Ia menerima perutusan ke mana saja dalam semangat ketaatan. P. Alonso suka menghadapi pilihanpiihan yang sulit dan ia selalu memilih jalan yang paling sulit dan berisiko. Misalnya di El Quiché ketika situasi makin gawat ia justru mendesak kepada pimpinannya agar ia diperbolehkan pergi ke wilayah utara di mana bahaya lebih besar dari tempat-tempat lain. Dalam suatu pertemuan antara para religius dan Uskup, ketika diumumkan bahwa P. Alonso bersedia untuk berangkat ke wilayah utara El Quiché yang penuh ancaman dan bahaya, para peserta memberikan tepuk tangan yang hangat. 
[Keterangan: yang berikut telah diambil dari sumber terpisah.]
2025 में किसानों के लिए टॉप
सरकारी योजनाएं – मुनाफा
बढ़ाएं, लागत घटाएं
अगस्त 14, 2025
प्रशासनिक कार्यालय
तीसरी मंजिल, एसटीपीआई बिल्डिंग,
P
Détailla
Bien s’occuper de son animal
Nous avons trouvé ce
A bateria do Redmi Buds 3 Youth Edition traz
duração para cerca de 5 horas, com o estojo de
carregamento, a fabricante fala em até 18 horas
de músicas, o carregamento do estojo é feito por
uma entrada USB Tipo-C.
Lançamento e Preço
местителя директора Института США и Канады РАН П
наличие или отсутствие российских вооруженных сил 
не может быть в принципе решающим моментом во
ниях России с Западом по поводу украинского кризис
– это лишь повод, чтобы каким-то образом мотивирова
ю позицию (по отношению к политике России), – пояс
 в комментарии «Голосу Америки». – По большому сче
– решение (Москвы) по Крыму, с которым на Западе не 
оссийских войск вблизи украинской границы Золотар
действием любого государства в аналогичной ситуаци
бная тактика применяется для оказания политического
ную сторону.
Pastor Alonso memang siap untuk menghadapi kesulitan apa pun. Ia memilih yang lebih bahkan paling sulit. Selama bertahun-tahun, sebagaimana ia nyatakan dalam ‘retret misioner’nya, ia telah merenungkan teks-teks KS seperti: “Yesus datang untuk melayani dan untuk memberikan nyawa-Nya” (Mat 20:28). “Aku tidak mencari kesenanganku sendiri” (Roma 15:3). “Celakalah aku jika aku tidak memberitakan Injil” (1 Kor 9:16). “Firman Tuhan tidak terbelenggu” (2 Tim 2:9). Ia ingin agar Kristuslah yang menjadi besar. “Ia harus makin besar, tetapi aku harus makin kecil” (Yoh 3:30). Ia juga tidak ingin mencari kenyamanan-kenyamanan sendiri atau tidak mencari untuk menyenangkan diri sendiri. Ketika ia menyadari bahwa risiko semakin besar ia semakin mengidentifikasikan dengan Kristus. “Identitas seorang imam harus dicari dalam Kristus sendiri…. 
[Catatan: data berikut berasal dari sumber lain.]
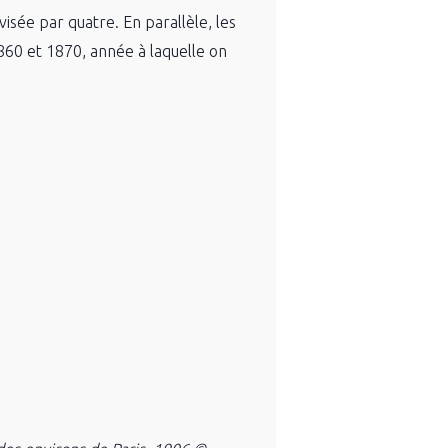
ivisée par quatre. En parallèle, les
1860 et 1870, année à laquelle on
Salah satu sikap dalam kepribadian Kristus yang paling mengesankan saya adalah kesiapsediaan-Nya yang mutlak bagi Bapa dan umat 3
manusia. Firasatnya akan segera dibunuh dirasakannya. Ia menulis: “Saya mempunyai firasat bahwa saya ada dalam bahaya. Saya sama sekali tidak ingin mereka membunuh saya, tetapi juga saya tidak punya maksud apa pun untuk meninggalkan umat ini karena takut. Sekali lagi saya mengingat kata-kata St Paulus: ‘Siapakah yang dapat memisahkan dari kasih Kristus’ (Roma 8:35). Kutipan Paulus ini menjadi kekuatan utamanya. 
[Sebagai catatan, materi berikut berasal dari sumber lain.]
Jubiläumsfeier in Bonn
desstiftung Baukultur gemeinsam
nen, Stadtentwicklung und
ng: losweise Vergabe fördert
Menjelang ia dibunuh ia diinterogasi, dihina dan dituduh oleh militer dan dipaksa untuk membuat pengakuan yang menyenangkan mereka. Ia dituduh komunis, subversif, dst. Pada akhirnya, militer mencari kesempatan untuk membunuh dia. Mereka berhasil menghadang dia, dalam perjalanan pastoralnya, di suatu perbukitan. Ia direnggut dari sepeda motornya yang dibuang ke jurang, dia sendiri didorong ke jurang, lalu tiga tembakan terakhir menghilangnya nyawanya. Hari 15 Februari 1981 adalah hari ia dibunuh dalam usia 47 tahun. Di tempat di mana ia ditembak kini terdapat suatu monumen salib sebagai pertanda tempat itu menjadi holy ground (tanah kudus). Pada hari-hari sebelum dia dibunuh ia berkata, sambil memegang salib: “Saya menjadi imam karena salib ini, dan jika saya harus mati karena salib ini, inilah saya.”

Ada juga hal menarik dari kisah para martir ini ialah ketika yang pertama (P. José María) dimakamkan para konfrater ikut memikul peti jenasah dan saling bertanya: Berikut, giliran siapa? Ternyata berikut adalah giliran P. Faustino. Pertanyaan yang sama diajukan pada waktu para konfrater memikul peti 
jenasah P. Faustino ke pemakaman. Di antara yang bertanya adalah P. Alonso, dan berikut adalah gilirannya.

Kisah-kisah tentang hidup, pengabdian, pelayanan dan kemartiran mereka memberikan banyak pesan untuk kita sekarang ini. Kemartiran sekarang bisa bermakna sebagai pemberian diri, pengorbanan dan komitmen hingga akhir, kerja giat tanpa pamrih, serius tidak asal jadi, tuntas dan setia pada tugas serta 
tanggung jawab yang diberikan.

Secara khusus P. Alonso telah menjadi berkat besar bagi keuskupan Manado dan para MSC. Dari surga ia akan terus menjaga dan membantu pertumbuhan dan perkembangan Gereja keuskupan Manado. Ia akan menjadi pelindung keuskupan ini. Sebagai bentuk penghormatan yang menetap di keuskupan 
Manado, perkenankanlah saya mengusulkan atau menyarankan: 
1. Tanggal kemartirannya ialah 15 Februari atau tanggal yang ditetapkan sebagai peringatan liturgisnya 4 Juli dimasukkan ke dalam kalender liturgi keuskupan Manado. 
2. Ada paroki, stasi atau gereja atau sekolah atau apa saja yang cocok, yang diberi nama sesuai namanya, misalnya paroki Beato Juan Alonso Fernandez Likupang atau Pinilih….Tuhan memberkati. Amin.